Recommendations - Market Basket Analysis

For further analysis and recommendations, we propose the use of Market Basket Analysis (MBA) that is based on the content of the SGAG Facebook post. We ran a MBA using an Excel plugin called XLStat, based on a dataset of 19 transactions, with 40 various items, generating a total of 1148 rules. We feel that SGAG will be able to use a similar analysis method to identify good elements of a post, and find the co-occurance of these keywords, which serve as themes for SGAG's future posts. The results for the MBA can then be combined with past data of these posts (eg engagements per post) for more sophisticated analysis. For our MBA, we defined a transaction to be every SGAG post, with items of the transaction defined as the elements that make up the post. For example, the 'National Event' post in the image below was taken as a transaction, and further categorised into items based on the elements it contains: "Funny face", "Trolling", "Weird public behaviour".
Mba post.png

Hence a typical transaction will look like this:

Transaction ID Items

12345

Trolling, Weird Behaviour, Funny Face, SG50, Exaggeration, NDP


Association rules
Mba association rules.png
From the results of the analysis, we are about to associate the % percentage chance of items occurring together. For example, based on the table, if "NDP" is an element of the post, there is 66.7% that there is also "National Pride". This rule is found in 10.5% of all transactions. This rule also has a lift curve of 2.111, which means that having "NDP" and "National Pride" by a factor of 2.111. These methodology can be used to identify those rules with high confidence and high support.
The heatmap below shows the data in visualisation form:
Mba heatmap2.png

Visualisation of itemsets
Mba item charts.png
Factors for data input for MBA
The accuracy of results generated will be subjected to many factors. To ensure a good model based on the MBA, data has to be properly selected. Below are our recommendations based on that:

Factor Justification

Relevance of Information

A 6/12 month expiry date can be set for the kind of inputs (posts) used in the MBA, as extremely old posts will possibly contain irrelevant content which will not be applicable to current contexts.

Sentiment value

For the conduct of sentiment analysis, to further generate insights on how well a post is received (positive/negative sentiments). For example, a post might have a high number of engagements but have a negative sentiment attached. SGAG will want to limit these.

Virality of post

The amplication rate and what causes it. A measure that can be used is number of shares against impresssions.

Hashtags used

Hashtags can provide insights to the associations this post has with other related topics. These insights can lead to enhanced engagements with audiences that are not currently users of SGAG's platform's, by using hashtags that can appeal to them.

Time period

Analyse certain time periods to find correlations between trends and specific periods of the year. For example, National Day or the month of August generally generates higher engagement figures.

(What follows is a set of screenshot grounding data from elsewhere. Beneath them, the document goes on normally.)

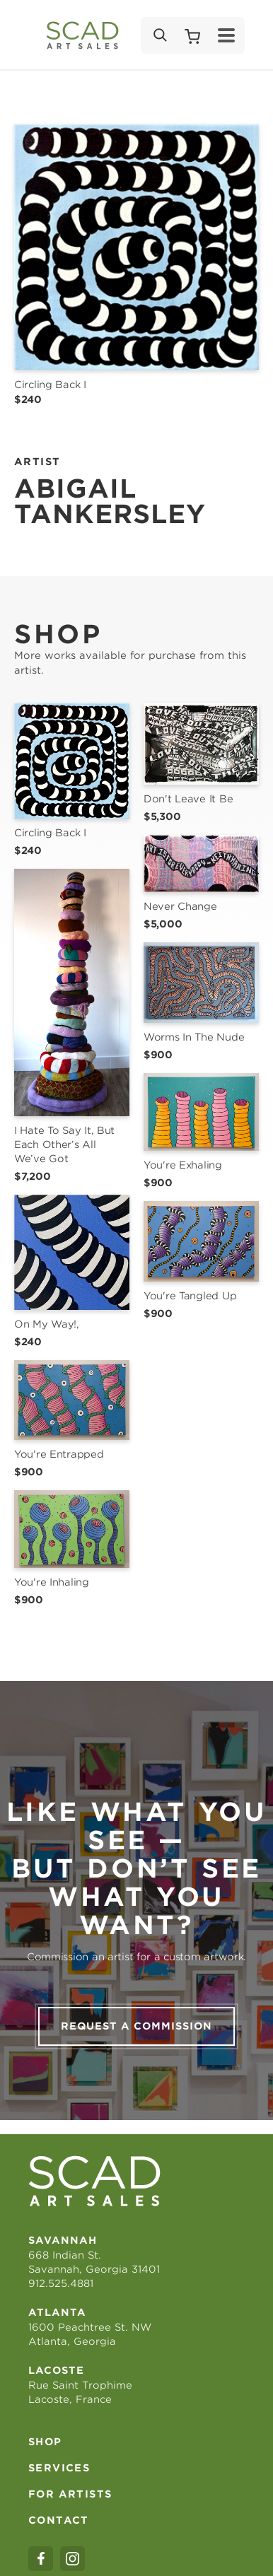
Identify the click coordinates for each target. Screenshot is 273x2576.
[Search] (159, 35)
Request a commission (136, 2026)
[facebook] (40, 2558)
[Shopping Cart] (192, 35)
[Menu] (226, 35)
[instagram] (72, 2558)
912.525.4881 (60, 2283)
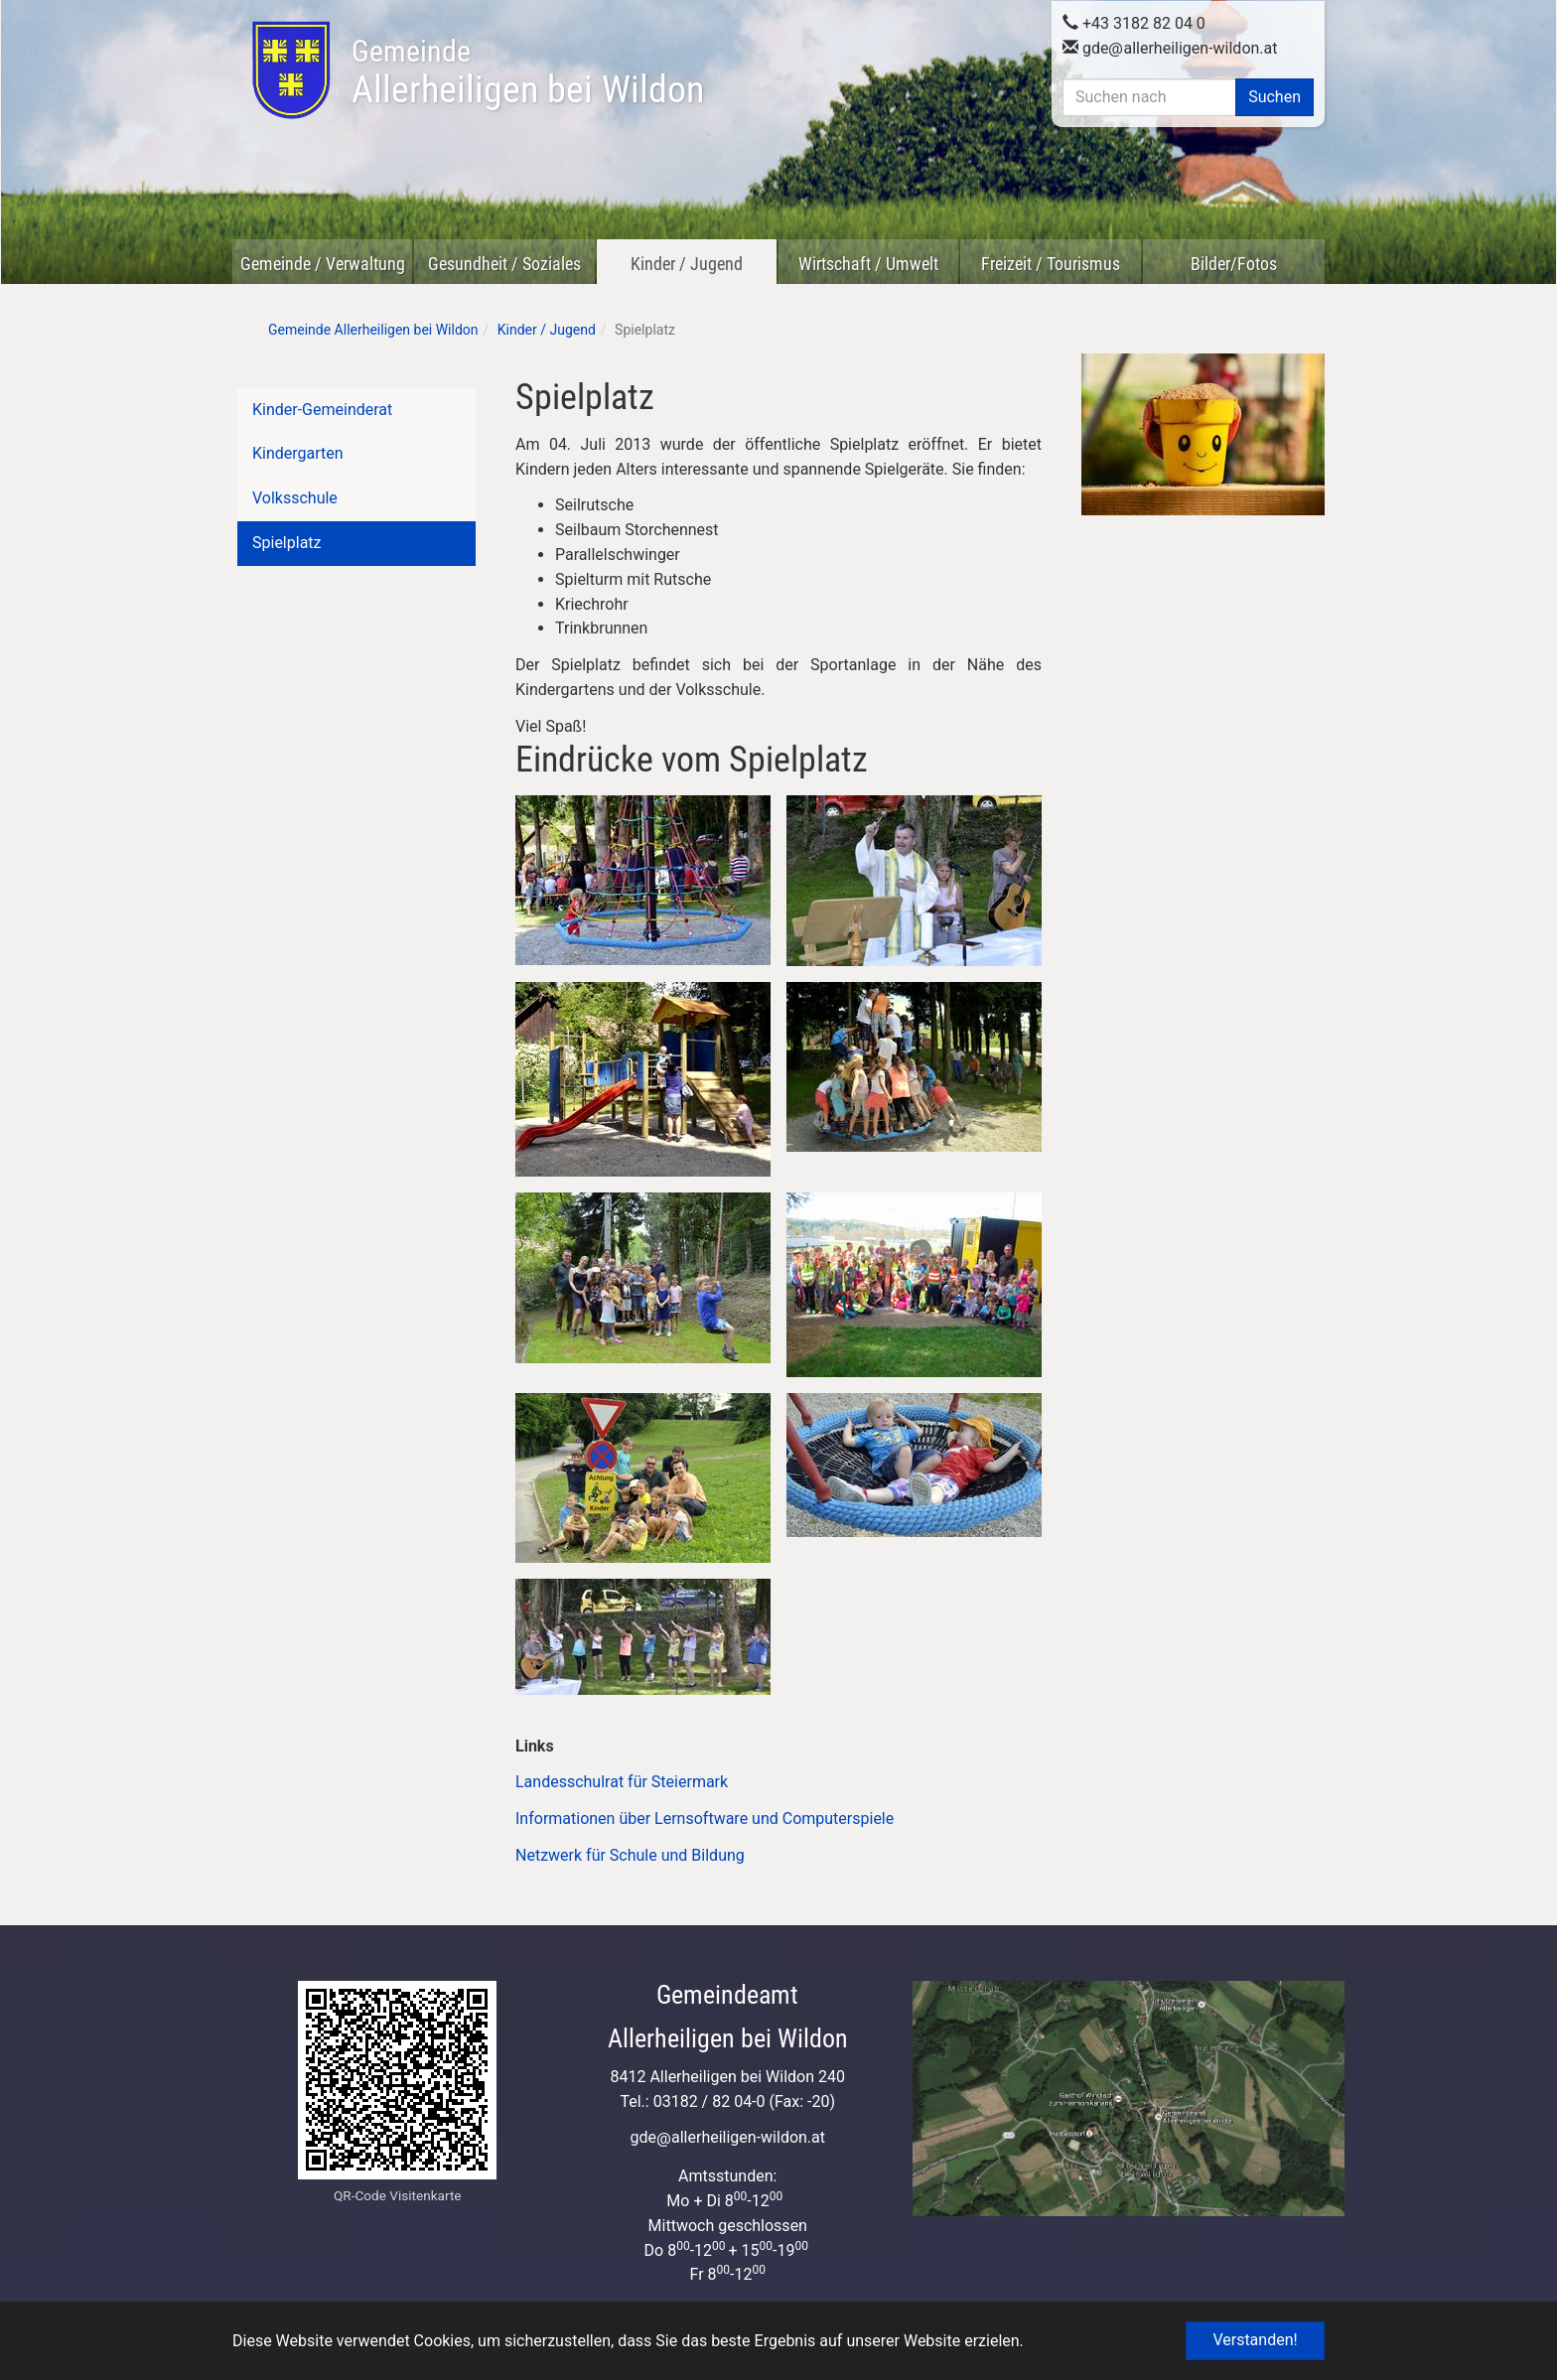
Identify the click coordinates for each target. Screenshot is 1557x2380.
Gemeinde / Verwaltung (322, 263)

Number of days to and from festivities

Finding the right time to engage audiences based on festivities.

Limitations and Future Work

While using specific APIs like the Facebook and Twitter API help us to get specific data about about each post like its content and attached 'tags', it can prove to be too much for regular computers to handle. This is especially true when analysing posts from multiple categories, where posts from all the categories need to be analysed together. For future work, we can use algorithms such as XGBoost or logistic regression to predict the number of unique visitors per post, based on training data for existing posts and their respective unique visitors.